The present study identified several signaling pathways that significantly correlate with the volume and function of adenomas. Notably, the RAN signaling pathway exhibited a strong correlation with both the volume and functionality of these growths. As a member of the Ras superfamily, RAN is recognized as a critical pathway for proliferative signaling and resistance to apoptosis across various cancer types [40]. Furthermore, activation of the intracellular Erk-RAS cascade has been reported to increase cell proliferation in the parathyroid gland [41], potentially leading to larger adenomas with elevated PTH levels, as observed in this study. Interestingly, the sirtuin signaling pathway was also found to be associated with adenoma volume and PTH level. The sirtuin family, which is known for its role in histone deacetylation, can function as either tumor suppressors or promoters, depending on the signaling target or type of neoplasm. Sirtuin 1, in particular, has been identified as a negative regulator of PTH-induced stimulation of matrix metallopeptidase 13 (MMP13) in osteoblastic cells [42]. Sirtuin 1 is also known as an oncogenic factor that promotes cell proliferation by upregulating DNA polymerases and inhibiting p53 in breast cancer cell lines [43]; this mechanism of action could also potentially contribute to the growth of PAs.
The EIF2 and thrombin signaling pathways were found to correlate exclusively with PTH levels. The EIF2 signaling pathway is a well-established regulator of translational initiation in response to stressors, including infection. Moreover, recent studies have indicated that PTH can regulate cell proliferation, in part, by activating the HSP90-dependent EIF2 signaling pathway [44]. Conversely, the thrombin and coagulation pathways have also shown a positive correlation with PTH levels. Thrombin is recognized for its role in mobilizing intracellular calcium alongside PTH [45]. Furthermore, while thrombin is primarily associated with thrombosis and hemostasis, research suggests that thrombosis may facilitate tumor progression through interactions between platelets and tumor cells [46]. It has also been reported that patients with hyperparathyroidism had an increased risk of thrombosis dependent on PTH levels. This heightened risk may be attributable to the augmented activity of the thrombin pathway, as evidenced by elevated levels of plasminogen activator inhibitor-1 and tissue plasminogen activator [47].

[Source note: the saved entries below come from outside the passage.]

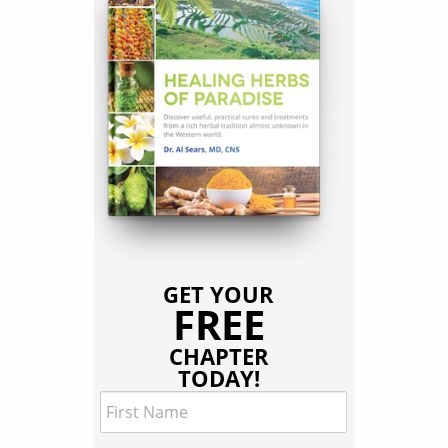
GET YOUR
FREE
CHAPTER
TODAY!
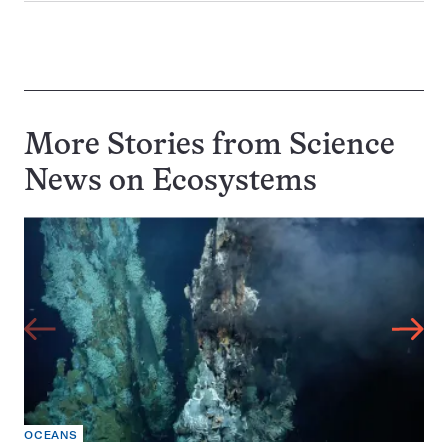
More Stories from Science
News on
Ecosystems
OCEANS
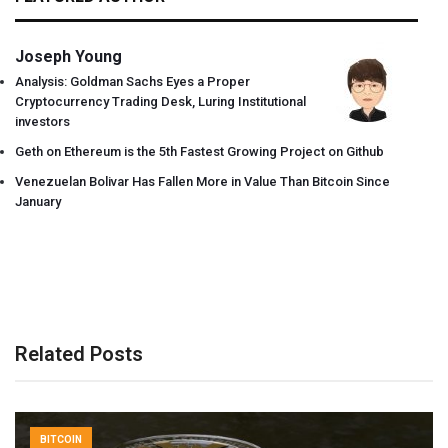
Joseph Young
Analysis: Goldman Sachs Eyes a Proper
Cryptocurrency Trading Desk, Luring Institutional
investors
Geth on Ethereum is the 5th Fastest Growing Project on Github
Venezuelan Bolivar Has Fallen More in Value Than Bitcoin Since
January
Related Posts
BITCOIN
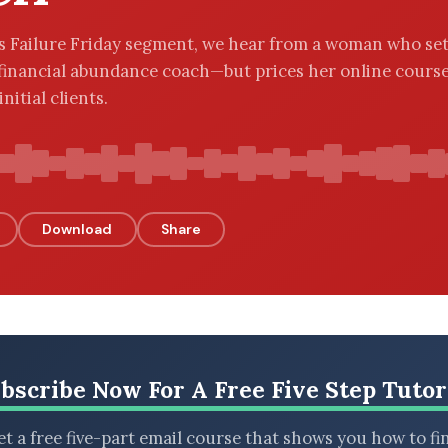
’s Failure Friday segment, we hear from a woman who set
financial abundance coach—but prices her online course
nitial clients.
Download
Share
bscribe Now For A Free Five Step Tutor
t a free five-part email course that shows you how to fi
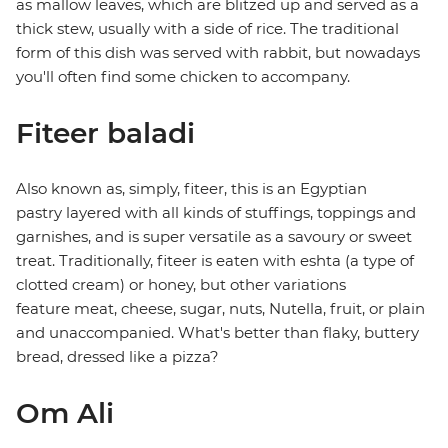
as mallow leaves, which are blitzed up and served as a
thick stew, usually with a side of rice. The traditional
form of this dish was served with rabbit, but nowadays
you'll often find some chicken to accompany.
Fiteer baladi
Also known as, simply, fiteer, this is an Egyptian
pastry layered with all kinds of stuffings, toppings and
garnishes, and is super versatile as a savoury or sweet
treat. Traditionally, fiteer is eaten with eshta (a type of
clotted cream) or honey, but other variations
feature meat, cheese, sugar, nuts, Nutella, fruit, or plain
and unaccompanied. What's better than flaky, buttery
bread, dressed like a pizza?
Om Ali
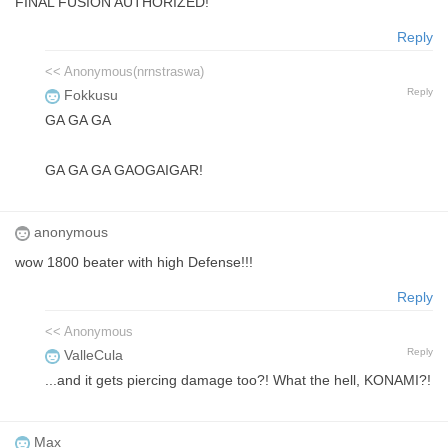
FINAL FUSION AUTHORIZED!
Reply
<< Anonymous(nrnstraswa)
Reply
Fokkusu
GA GA GA
GA GA GA GAOGAIGAR!
anonymous
wow 1800 beater with high Defense!!!
Reply
<< Anonymous
Reply
ValleCula
...and it gets piercing damage too?! What the hell, KONAMI?!
Max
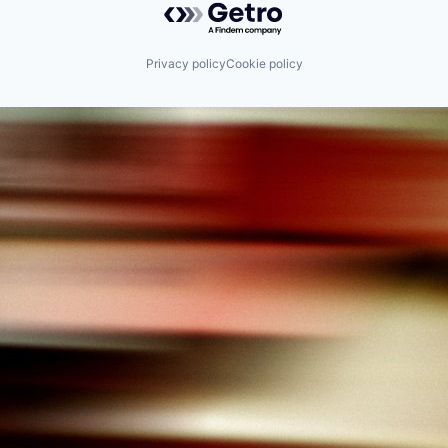
Privacy policy
Cookie policy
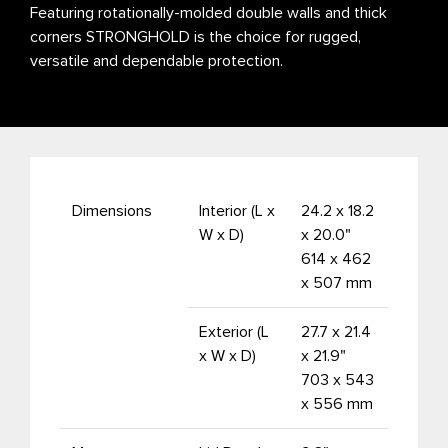
Featuring rotationally-molded double walls and thick
corners STRONGHOLD is the choice for rugged,
versatile and dependable protection.
Dimensions
Interior (L x
24.2 x 18.2
W x D)
x 20.0"
614 x 462
x 507 mm
Exterior (L
27.7 x 21.4
x W x D)
x 21.9"
703 x 543
x 556 mm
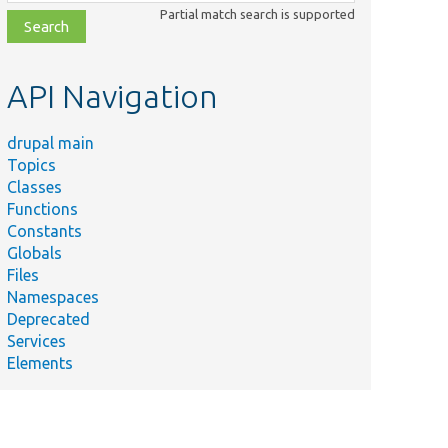
class,
Partial match search is supported
file,
topic,
etc.
API Navigation
drupal main
Topics
Classes
Functions
Constants
Globals
Files
Namespaces
Deprecated
Services
Elements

In addition, we found that Rho-related pathways were negatively correlated with PTH levels. Radeff et al. [48] highlighted this inverse relationship, demonstrating that the activity of Rho family G-proteins is inversely related to PTH signaling in osteoblasts, which particularly affects protein kinase C translocation and interleukin-6 promoter activity. These findings underscore the role of Rho GTPases in modulating key aspects of bone metabolism. Complementing these insights, the research by Huck et al. [49] explored the specific role of Rac1, a member of the Rho GTPase family, in osteoblast differentiation. Their work demonstrated that deleting Rac1 in preosteoblasts leads to diminished osteoblast differentiation and lower bone mineral density, highlighting the critical role of Rac1 in normal osteoblast function. Collectively, these studies illuminate the complex influence of Rho GTPases on bone physiology and contribute to a more comprehensive understanding of their involvement in the bone phenotypes associated with parathyroid diseases.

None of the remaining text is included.